-- Exercise instructions --
Filter the records below and copy every line containing the word "Grassy".

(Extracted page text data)
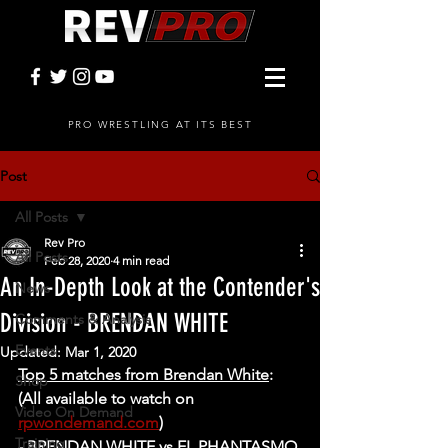
PRO WRESTLING AT ITS BEST
Post
All Posts
Rev Pro
All Posts
Feb 28, 2020
4 min read
An In-Depth Look at the Contender's
News
Division - BRENDAN WHITE
Comments & Analysis
Events
Updated:
Mar 1, 2020
Top 5 matches from Brendan White
: 
Shop
(All available to watch on 
Video On Demand
rpwondemand.com
)
Training
- BRENDAN WHITE vs EL PHANTASMO 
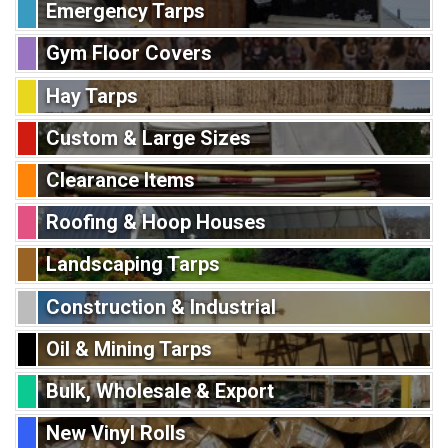
Emergency Tarps
Gym Floor Covers
Hay Tarps
Custom & Large Sizes
Clearance Items
Roofing & Hoop Houses
Landscaping Tarps
Construction & Industrial
Oil & Mining Tarps
Bulk, Wholesale & Export
New Vinyl Rolls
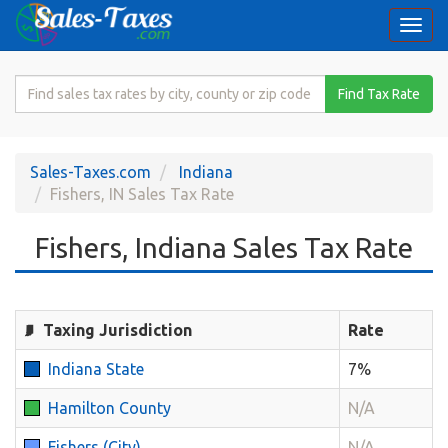
Togg
navi
Search
Find Tax Rate
for
Sales
Tax
Sales-Taxes.com
Indiana
Rate
Fishers, IN Sales Tax Rate
Fishers, Indiana Sales Tax Rate
Taxing Jurisdiction
Rate
Indiana State
7%
Hamilton County
N/A
Fishers (City)
N/A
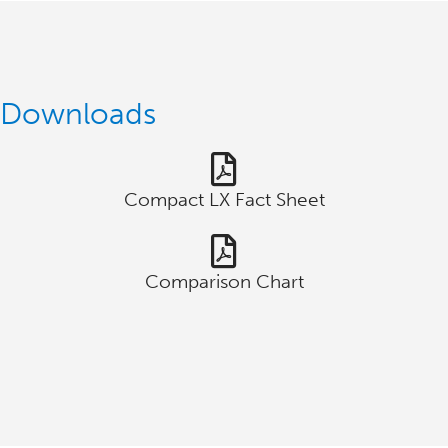
Downloads
Compact LX Fact Sheet
Comparison Chart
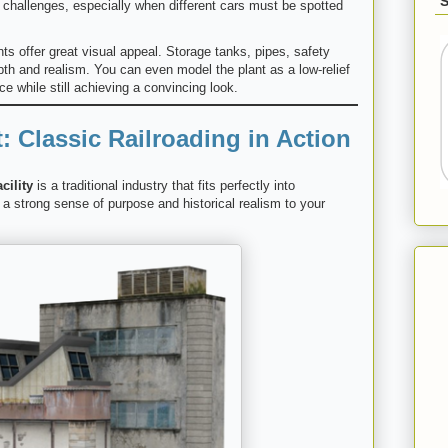
g challenges, especially when different cars must be spotted
s offer great visual appeal. Storage tanks, pipes, safety
pth and realism. You can even model the plant as a low-relief
e while still achieving a convincing look.
: Classic Railroading in Action
cility
is a traditional industry that fits perfectly into
s a strong sense of purpose and historical realism to your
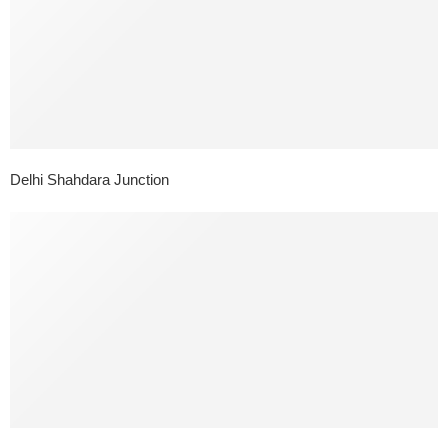
Delhi Shahdara Junction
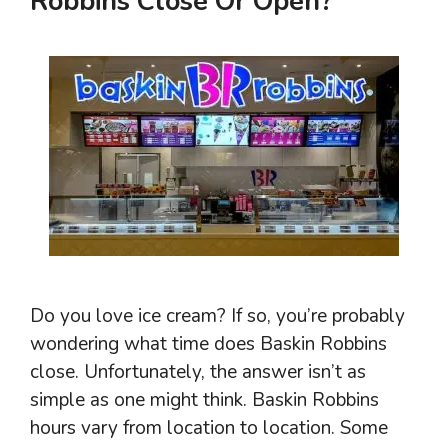
Robbins Close Or Open?
Do you love ice cream? If so, you’re probably
wondering what time does Baskin Robbins
close. Unfortunately, the answer isn’t as
simple as one might think. Baskin Robbins
hours vary from location to location. Some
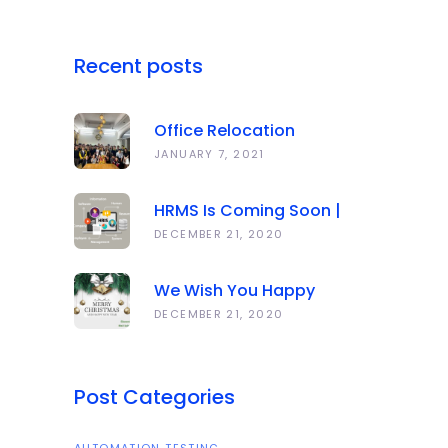
Recent posts
Office Relocation
Announcement
JANUARY 7, 2021
HRMS Is Coming Soon |
Anawork
DECEMBER 21, 2020
We Wish You Happy
Holidays And All The Best
DECEMBER 21, 2020
In The Coming Year 2021!
Post Categories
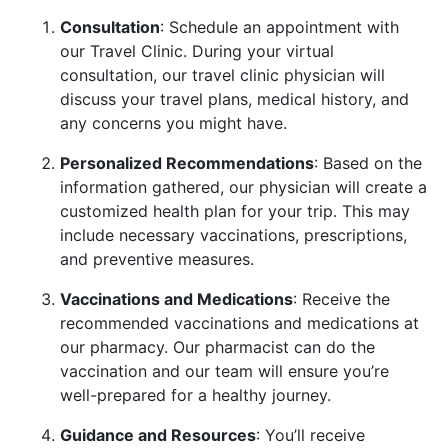
Consultation
: Schedule an appointment with
our Travel Clinic. During your virtual
consultation, our travel clinic physician will
discuss your travel plans, medical history, and
any concerns you might have.
Personalized Recommendations
: Based on the
information gathered, our physician will create a
customized health plan for your trip. This may
include necessary vaccinations, prescriptions,
and preventive measures.
Vaccinations and Medications
: Receive the
recommended vaccinations and medications at
our pharmacy. Our pharmacist can do the
vaccination and our team will ensure you’re
well-prepared for a healthy journey.
Guidance and Resources
: You’ll receive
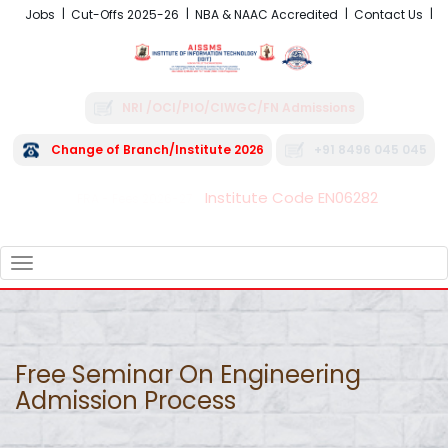
Jobs
Cut-Offs 2025-26
NBA & NAAC Accredited
Contact Us
NRI /OCI/PIO/CIWGC/FN Admissions
Change of Branch/Institute 2026
+91 8496 045 045
Institute Code EN06282
FRA - Fees 2026-27
TOGGLE
NAVIGATION
Free Seminar On Engineering
Admission Process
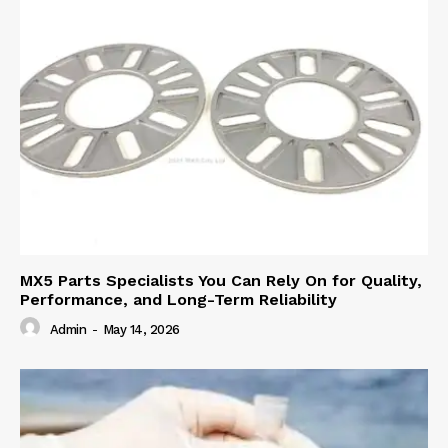
MX5 Parts Specialists You Can Rely On for Quality,
Performance, and Long-Term Reliability
Admin
-
May 14, 2026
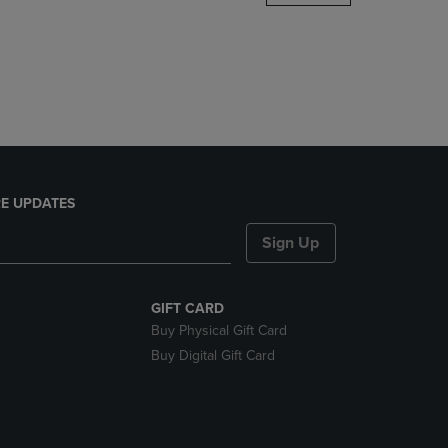
DOWN
ARROW
KEY
TO
OPEN
SUBMENU.
E UPDATES
Sign Up
GIFT CARD
Buy Physical Gift Card
Buy Digital Gift Card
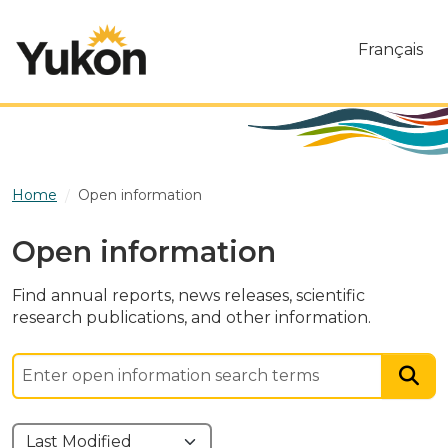
Skip to main content
Français
Home
Open information
Open information
Find annual reports, news releases, scientific
research publications, and other information.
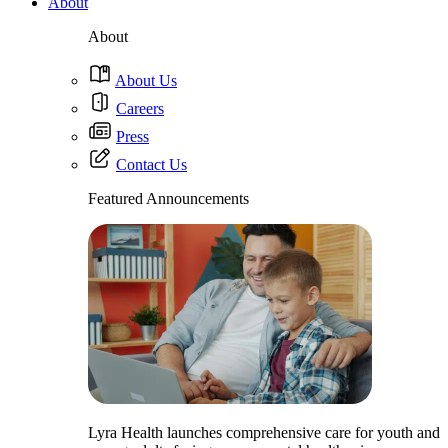
About
About
About Us
Careers
Press
Contact Us
Featured Announcements
Lyra Health launches comprehensive care for youth and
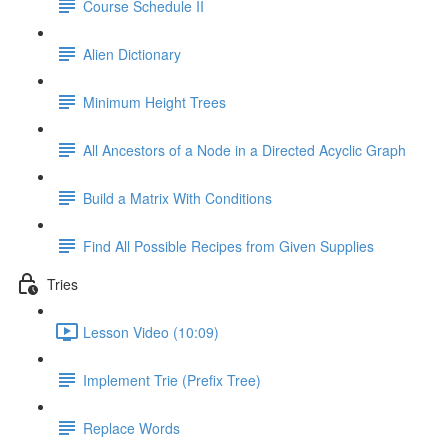
Course Schedule II
Alien Dictionary
Minimum Height Trees
All Ancestors of a Node in a Directed Acyclic Graph
Build a Matrix With Conditions
Find All Possible Recipes from Given Supplies
Tries
Lesson Video (10:09)
Implement Trie (Prefix Tree)
Replace Words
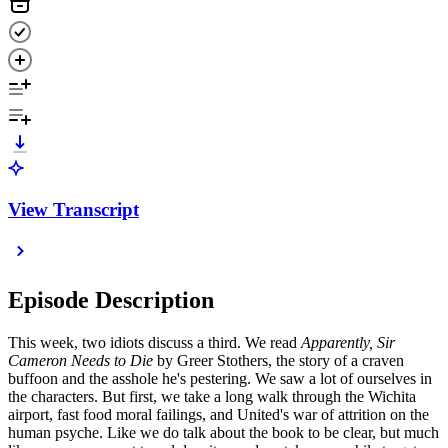
View Transcript
Episode Description
This week, two idiots discuss a third. We read
Apparently, Sir
Cameron Needs to Die
by Greer Stothers, the story of a craven
buffoon and the asshole he's pestering. We saw a lot of ourselves in
the characters. But first, we take a long walk through the Wichita
airport, fast food moral failings, and United's war of attrition on the
human psyche. Like we do talk about the book to be clear, but much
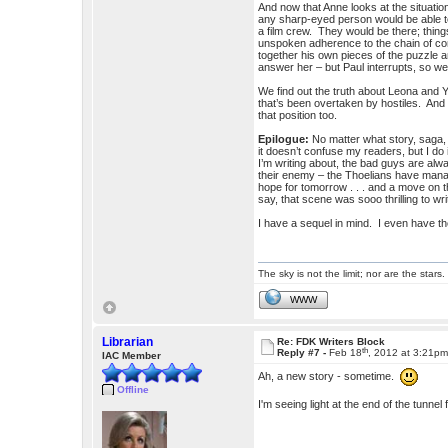
And now that Anne looks at the situation
any sharp-eyed person would be able to n
a film crew. They would be there; thing
unspoken adherence to the chain of com
together his own pieces of the puzzle an
answer her – but Paul interrupts, so w
We find out the truth about Leona and Yas
that’s been overtaken by hostiles. And 
that position too.
Epilogue:
No matter what story, saga,
it doesn’t confuse my readers, but I d
I’m writing about, the bad guys are al
their enemy – the Thoelians have manag
hope for tomorrow . . . and a move on
say, that scene was sooo thrilling to wri
I have a sequel in mind. I even have the
The sky is not the limit; nor are the stars.
WWW
Librarian
Re: FDK Writers Block
th
Reply #7 -
Feb 18
, 2012 at 3:21p
IAC Member
Ah, a new story - sometime.
Offline
I'm seeing light at the end of the tun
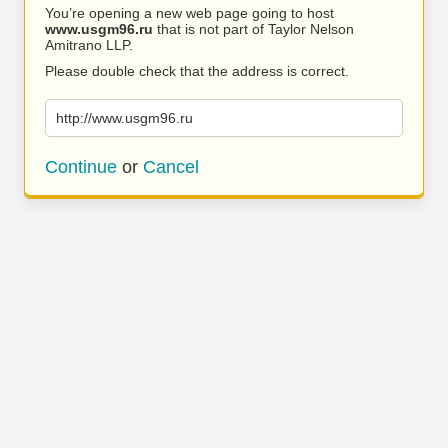
You’re opening a new web page going to host
www.usgm96.ru
that is not part of Taylor Nelson
Amitrano LLP.
Please double check that the address is correct.
http://www.usgm96.ru
Continue
or
Cancel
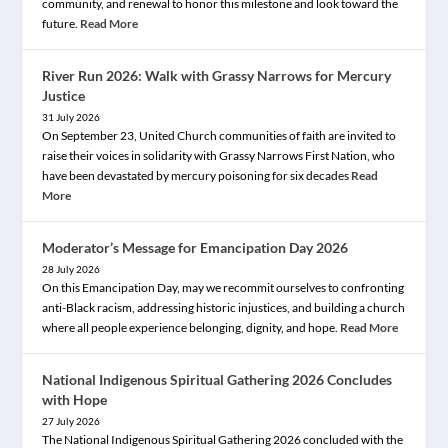
community, and renewal to honor this milestone and look toward the
future.
Read More
River Run 2026: Walk with Grassy Narrows for Mercury
Justice
31 July 2026
On September 23, United Church communities of faith are invited to
raise their voices in solidarity with Grassy Narrows First Nation, who
have been devastated by mercury poisoning for six decades
Read
More
Moderator’s Message for Emancipation Day 2026
28 July 2026
On this Emancipation Day, may we recommit ourselves to confronting
anti-Black racism, addressing historic injustices, and building a church
where all people experience belonging, dignity, and hope.
Read More
National Indigenous Spiritual Gathering 2026 Concludes
with Hope
27 July 2026
The National Indigenous Spiritual Gathering 2026 concluded with the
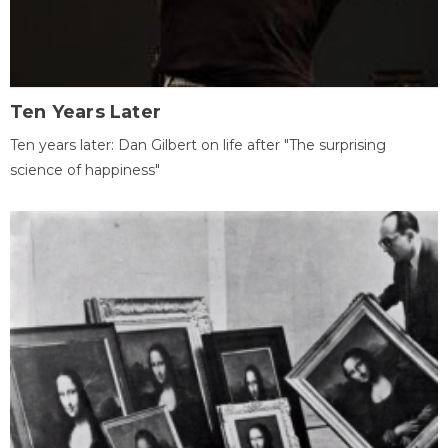
Ten Years Later
Ten years later: Dan Gilbert on life after "The surprising
science of happiness"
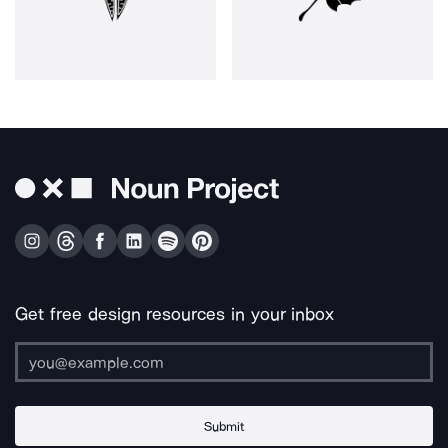
Get free design resources in your inbox
Submit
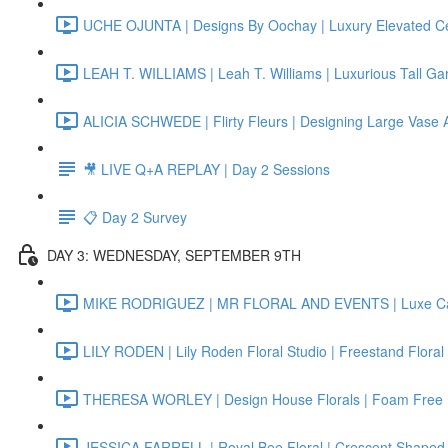
UCHE OJUNTA | Designs By Oochay | Luxury Elevated Ce
LEAH T. WILLIAMS | Leah T. Williams | Luxurious Tall Ga
ALICIA SCHWEDE | Flirty Fleurs | Designing Large Vase
🎥 LIVE Q+A REPLAY | Day 2 Sessions
📋 Day 2 Survey
DAY 3: WEDNESDAY, SEPTEMBER 9TH
MIKE RODRIGUEZ | MR FLORAL AND EVENTS | Luxe Can
LILY RODEN | Lily Roden Floral Studio | Freestand Floral
THERESA WORLEY | Design House Florals | Foam Free F
JESSICA FARRELL | Royal Bee Floral | Crescent Shaped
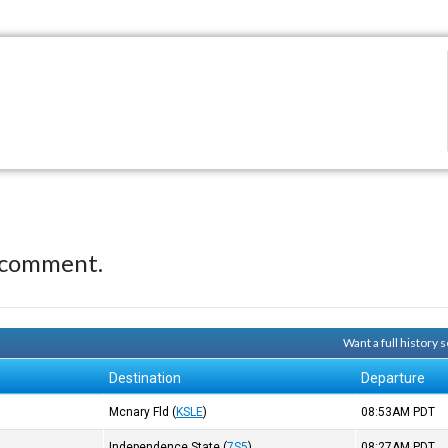
 comment.
Want a full history
Destination
Departure
)
Mcnary Fld
(
KSLE
)
08:53AM
PDT
Independence State
(
7S5
)
08:27AM
PDT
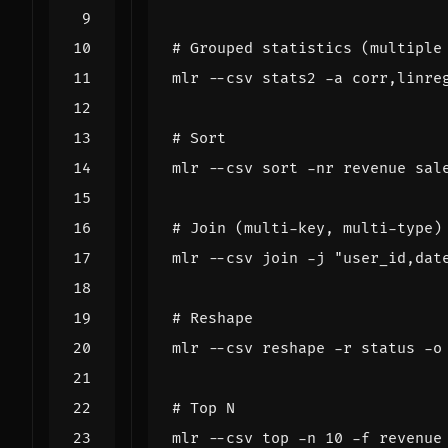
# Grouped statistics (multiple
# Sort
# Join (multi-key, multi-type)
mlr --csv join -j 
"user_id,dat
# Reshape
# Top N
mlr --csv top -n 
10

-- Completed exercise --
River Run 2026: Walk with Grassy Narrows for Mercury
raise their voices in solidarity with Grassy Narrows First Nation, who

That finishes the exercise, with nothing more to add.